What the task requires. Leave out the images and set down the records below exactly.

Exercise inputs.

++++++

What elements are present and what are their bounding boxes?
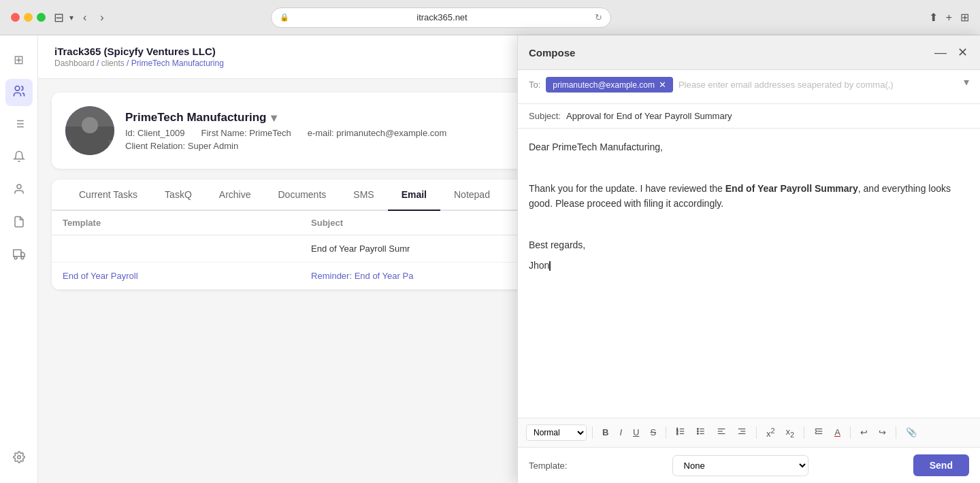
tab-documents[interactable]: Documents bbox=[264, 180, 340, 211]
subject-label: Subject: bbox=[529, 111, 561, 121]
font-color-button[interactable]: A bbox=[830, 424, 845, 440]
minimize-compose-button[interactable]: — bbox=[933, 44, 948, 61]
brand-section: iTrack365 (Spicyfy Ventures LLC) Dashboa… bbox=[54, 46, 224, 68]
maximize-button[interactable] bbox=[37, 13, 46, 22]
compose-subject: Subject: Approval for End of Year Payrol… bbox=[518, 104, 980, 129]
body-regards: Best regards, bbox=[529, 237, 969, 252]
body-empty-1 bbox=[529, 160, 969, 175]
traffic-lights bbox=[11, 13, 46, 22]
align-left-button[interactable] bbox=[713, 424, 730, 441]
back-button[interactable]: ‹ bbox=[79, 10, 91, 25]
compose-header: Compose — ✕ bbox=[518, 35, 980, 70]
body-greeting: Dear PrimeTech Manufacturing, bbox=[529, 139, 969, 154]
text-cursor bbox=[549, 261, 551, 271]
redo-button[interactable]: ↪ bbox=[875, 424, 890, 440]
tab-email[interactable]: Email bbox=[388, 180, 440, 211]
superscript-button[interactable]: x2 bbox=[762, 424, 779, 442]
sidebar-item-services[interactable] bbox=[5, 242, 33, 269]
chevron-down-icon[interactable]: ▾ bbox=[69, 13, 74, 22]
format-select[interactable]: Normal Heading 1 Heading 2 bbox=[526, 424, 587, 441]
svg-point-0 bbox=[15, 86, 20, 90]
toolbar-divider-4 bbox=[804, 427, 804, 439]
undo-button[interactable]: ↩ bbox=[856, 424, 872, 440]
align-right-button[interactable] bbox=[733, 424, 751, 441]
email-template-1 bbox=[52, 235, 300, 263]
to-label: To: bbox=[529, 76, 540, 90]
person-icon bbox=[13, 183, 25, 199]
bell-icon bbox=[13, 150, 25, 166]
strikethrough-button[interactable]: S bbox=[646, 424, 660, 440]
toolbar-divider-6 bbox=[896, 427, 896, 439]
breadcrumb-clients[interactable]: clients bbox=[101, 59, 125, 68]
client-dropdown-arrow[interactable]: ▾ bbox=[271, 111, 277, 125]
bag-icon bbox=[13, 248, 25, 264]
svg-rect-8 bbox=[13, 250, 20, 256]
sidebar-item-clients[interactable] bbox=[5, 79, 33, 106]
indent-button[interactable] bbox=[810, 424, 828, 441]
sidebar-item-tasks[interactable] bbox=[5, 112, 33, 139]
col-template: Template bbox=[52, 211, 300, 235]
tab-current-tasks[interactable]: Current Tasks bbox=[65, 180, 151, 211]
tab-taskq[interactable]: TaskQ bbox=[151, 180, 206, 211]
compose-toolbar: Normal Heading 1 Heading 2 B I U S 123 bbox=[518, 418, 980, 447]
share-icon[interactable]: ⬆ bbox=[929, 11, 938, 24]
body-main: Thank you for the update. I have reviewe… bbox=[529, 181, 969, 212]
email-template-2: End of Year Payroll bbox=[52, 263, 300, 290]
ordered-list-button[interactable]: 123 bbox=[672, 424, 689, 441]
doc-icon bbox=[13, 216, 25, 231]
attachment-button[interactable]: 📎 bbox=[902, 424, 921, 440]
forward-button[interactable]: › bbox=[96, 10, 108, 25]
remove-recipient-button[interactable]: ✕ bbox=[659, 80, 666, 90]
italic-button[interactable]: I bbox=[615, 424, 626, 440]
svg-point-11 bbox=[21, 256, 24, 259]
send-button[interactable]: Send bbox=[913, 454, 969, 476]
sidebar-item-dashboard[interactable]: ⊞ bbox=[5, 46, 33, 73]
lock-icon: 🔒 bbox=[280, 13, 289, 22]
recipient-chip[interactable]: primanutech@example.com ✕ bbox=[546, 77, 673, 93]
toolbar-divider-5 bbox=[850, 427, 851, 439]
svg-point-30 bbox=[698, 429, 699, 430]
subscript-button[interactable]: x2 bbox=[782, 424, 799, 442]
client-avatar bbox=[65, 106, 114, 155]
extensions-icon[interactable]: ⊞ bbox=[960, 11, 969, 24]
compose-body[interactable]: Dear PrimeTech Manufacturing, Thank you … bbox=[518, 129, 980, 418]
breadcrumb-current: PrimeTech Manufacturing bbox=[131, 59, 224, 68]
sidebar-toggle[interactable]: ⊟ bbox=[54, 10, 64, 25]
breadcrumb-dashboard[interactable]: Dashboard bbox=[54, 59, 95, 68]
sidebar-item-settings[interactable] bbox=[5, 445, 33, 472]
tab-sms[interactable]: SMS bbox=[340, 180, 387, 211]
subject-value: Approval for End of Year Payroll Summary bbox=[566, 111, 732, 121]
unordered-list-button[interactable] bbox=[692, 424, 710, 441]
sidebar-item-documents[interactable] bbox=[5, 210, 33, 237]
underline-button[interactable]: U bbox=[629, 424, 643, 440]
compose-overlay: Compose — ✕ To: primanutech@example.com … bbox=[517, 35, 980, 483]
bold-button[interactable]: B bbox=[598, 424, 612, 440]
sidebar-item-contacts[interactable] bbox=[5, 177, 33, 204]
brand-name: iTrack365 (Spicyfy Ventures LLC) bbox=[54, 46, 224, 57]
client-firstname: First Name: PrimeTech bbox=[201, 128, 291, 138]
browser-navigation: ⊟ ▾ ‹ › bbox=[54, 10, 108, 25]
tab-archive[interactable]: Archive bbox=[206, 180, 265, 211]
template-select[interactable]: None End of Year Payroll Reminder Templa… bbox=[672, 455, 808, 476]
expand-recipients-button[interactable]: ▾ bbox=[964, 76, 969, 88]
body-empty-2 bbox=[529, 217, 969, 232]
refresh-icon[interactable]: ↻ bbox=[595, 12, 602, 22]
compose-template-row: Template: None End of Year Payroll Remin… bbox=[518, 447, 980, 483]
users-icon bbox=[12, 84, 26, 101]
sidebar-item-notifications[interactable] bbox=[5, 144, 33, 171]
svg-text:3: 3 bbox=[676, 433, 678, 435]
address-bar[interactable]: 🔒 itrack365.net ↻ bbox=[271, 7, 611, 28]
close-compose-button[interactable]: ✕ bbox=[956, 44, 969, 61]
new-tab-icon[interactable]: + bbox=[946, 12, 952, 24]
browser-chrome: ⊟ ▾ ‹ › 🔒 itrack365.net ↻ ⬆ + ⊞ bbox=[0, 0, 980, 35]
client-email: e-mail: primanutech@example.com bbox=[308, 128, 447, 138]
client-image bbox=[65, 106, 114, 155]
url-text: itrack365.net bbox=[293, 12, 591, 22]
close-button[interactable] bbox=[11, 13, 20, 22]
browser-actions: ⬆ + ⊞ bbox=[929, 11, 969, 24]
tab-notepad[interactable]: Notepad bbox=[440, 180, 504, 211]
svg-rect-19 bbox=[71, 137, 109, 155]
minimize-button[interactable] bbox=[24, 13, 33, 22]
svg-point-10 bbox=[14, 256, 17, 259]
to-chips-area: primanutech@example.com ✕ Please enter e… bbox=[546, 76, 958, 94]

++++++

Solution for this exercise.
What elements are present and what are their bounding boxes?
tab-documents[interactable]: Documents bbox=[264, 180, 340, 211]
subject-label: Subject: bbox=[529, 111, 561, 121]
font-color-button[interactable]: A bbox=[830, 424, 845, 440]
minimize-compose-button[interactable]: — bbox=[933, 44, 948, 61]
brand-section: iTrack365 (Spicyfy Ventures LLC) Dashboa… bbox=[54, 46, 224, 68]
maximize-button[interactable] bbox=[37, 13, 46, 22]
compose-subject: Subject: Approval for End of Year Payrol… bbox=[518, 104, 980, 129]
body-regards: Best regards, bbox=[529, 237, 969, 252]
body-empty-1 bbox=[529, 160, 969, 175]
traffic-lights bbox=[11, 13, 46, 22]
align-left-button[interactable] bbox=[713, 424, 730, 441]
back-button[interactable]: ‹ bbox=[79, 10, 91, 25]
compose-header: Compose — ✕ bbox=[518, 35, 980, 70]
body-greeting: Dear PrimeTech Manufacturing, bbox=[529, 139, 969, 154]
text-cursor bbox=[549, 261, 551, 271]
redo-button[interactable]: ↪ bbox=[875, 424, 890, 440]
tab-email[interactable]: Email bbox=[388, 180, 440, 211]
superscript-button[interactable]: x2 bbox=[762, 424, 779, 442]
sidebar-item-services[interactable] bbox=[5, 242, 33, 269]
chevron-down-icon[interactable]: ▾ bbox=[69, 13, 74, 22]
format-select[interactable]: Normal Heading 1 Heading 2 bbox=[526, 424, 587, 441]
svg-point-0 bbox=[15, 86, 20, 90]
toolbar-divider-4 bbox=[804, 427, 804, 439]
undo-button[interactable]: ↩ bbox=[856, 424, 872, 440]
align-right-button[interactable] bbox=[733, 424, 751, 441]
email-template-1 bbox=[52, 235, 300, 263]
to-label: To: bbox=[529, 76, 540, 90]
person-icon bbox=[13, 183, 25, 199]
bell-icon bbox=[13, 150, 25, 166]
strikethrough-button[interactable]: S bbox=[646, 424, 660, 440]
toolbar-divider-6 bbox=[896, 427, 896, 439]
breadcrumb-clients[interactable]: clients bbox=[101, 59, 125, 68]
client-dropdown-arrow[interactable]: ▾ bbox=[271, 111, 277, 125]
bag-icon bbox=[13, 248, 25, 264]
svg-rect-8 bbox=[13, 250, 20, 256]
sidebar-item-clients[interactable] bbox=[5, 79, 33, 106]
indent-button[interactable] bbox=[810, 424, 828, 441]
sidebar-item-tasks[interactable] bbox=[5, 112, 33, 139]
col-template: Template bbox=[52, 211, 300, 235]
tab-current-tasks[interactable]: Current Tasks bbox=[65, 180, 151, 211]
tab-taskq[interactable]: TaskQ bbox=[151, 180, 206, 211]
compose-toolbar: Normal Heading 1 Heading 2 B I U S 123 bbox=[518, 418, 980, 447]
share-icon[interactable]: ⬆ bbox=[929, 11, 938, 24]
body-main: Thank you for the update. I have reviewe… bbox=[529, 181, 969, 212]
email-template-2: End of Year Payroll bbox=[52, 263, 300, 290]
ordered-list-button[interactable]: 123 bbox=[672, 424, 689, 441]
doc-icon bbox=[13, 216, 25, 231]
attachment-button[interactable]: 📎 bbox=[902, 424, 921, 440]
forward-button[interactable]: › bbox=[96, 10, 108, 25]
remove-recipient-button[interactable]: ✕ bbox=[659, 80, 666, 90]
italic-button[interactable]: I bbox=[615, 424, 626, 440]
svg-point-11 bbox=[21, 256, 24, 259]
send-button[interactable]: Send bbox=[913, 454, 969, 476]
sidebar-item-dashboard[interactable]: ⊞ bbox=[5, 46, 33, 73]
lock-icon: 🔒 bbox=[280, 13, 289, 22]
recipient-chip[interactable]: primanutech@example.com ✕ bbox=[546, 77, 673, 93]
toolbar-divider-5 bbox=[850, 427, 851, 439]
svg-point-30 bbox=[698, 429, 699, 430]
subscript-button[interactable]: x2 bbox=[782, 424, 799, 442]
client-avatar bbox=[65, 106, 114, 155]
extensions-icon[interactable]: ⊞ bbox=[960, 11, 969, 24]
compose-body[interactable]: Dear PrimeTech Manufacturing, Thank you … bbox=[518, 129, 980, 418]
breadcrumb-current: PrimeTech Manufacturing bbox=[131, 59, 224, 68]
sidebar-toggle[interactable]: ⊟ bbox=[54, 10, 64, 25]
breadcrumb-dashboard[interactable]: Dashboard bbox=[54, 59, 95, 68]
sidebar-item-settings[interactable] bbox=[5, 445, 33, 472]
tab-sms[interactable]: SMS bbox=[340, 180, 387, 211]
subject-value: Approval for End of Year Payroll Summary bbox=[566, 111, 732, 121]
unordered-list-button[interactable] bbox=[692, 424, 710, 441]
sidebar-item-documents[interactable] bbox=[5, 210, 33, 237]
underline-button[interactable]: U bbox=[629, 424, 643, 440]
compose-overlay: Compose — ✕ To: primanutech@example.com … bbox=[517, 35, 980, 483]
bold-button[interactable]: B bbox=[598, 424, 612, 440]
sidebar-item-contacts[interactable] bbox=[5, 177, 33, 204]
brand-name: iTrack365 (Spicyfy Ventures LLC) bbox=[54, 46, 224, 57]
client-firstname: First Name: PrimeTech bbox=[201, 128, 291, 138]
browser-navigation: ⊟ ▾ ‹ › bbox=[54, 10, 108, 25]
tab-archive[interactable]: Archive bbox=[206, 180, 265, 211]
template-select[interactable]: None End of Year Payroll Reminder Templa… bbox=[672, 455, 808, 476]
expand-recipients-button[interactable]: ▾ bbox=[964, 76, 969, 88]
body-empty-2 bbox=[529, 217, 969, 232]
refresh-icon[interactable]: ↻ bbox=[595, 12, 602, 22]
compose-template-row: Template: None End of Year Payroll Remin… bbox=[518, 447, 980, 483]
users-icon bbox=[12, 84, 26, 101]
sidebar-item-notifications[interactable] bbox=[5, 144, 33, 171]
svg-text:3: 3 bbox=[676, 433, 678, 435]
address-bar[interactable]: 🔒 itrack365.net ↻ bbox=[271, 7, 611, 28]
close-compose-button[interactable]: ✕ bbox=[956, 44, 969, 61]
new-tab-icon[interactable]: + bbox=[946, 12, 952, 24]
browser-chrome: ⊟ ▾ ‹ › 🔒 itrack365.net ↻ ⬆ + ⊞ bbox=[0, 0, 980, 35]
client-email: e-mail: primanutech@example.com bbox=[308, 128, 447, 138]
client-image bbox=[65, 106, 114, 155]
url-text: itrack365.net bbox=[293, 12, 591, 22]
close-button[interactable] bbox=[11, 13, 20, 22]
browser-actions: ⬆ + ⊞ bbox=[929, 11, 969, 24]
tab-notepad[interactable]: Notepad bbox=[440, 180, 504, 211]
svg-rect-19 bbox=[71, 137, 109, 155]
minimize-button[interactable] bbox=[24, 13, 33, 22]
svg-point-10 bbox=[14, 256, 17, 259]
to-chips-area: primanutech@example.com ✕ Please enter e… bbox=[546, 76, 958, 94]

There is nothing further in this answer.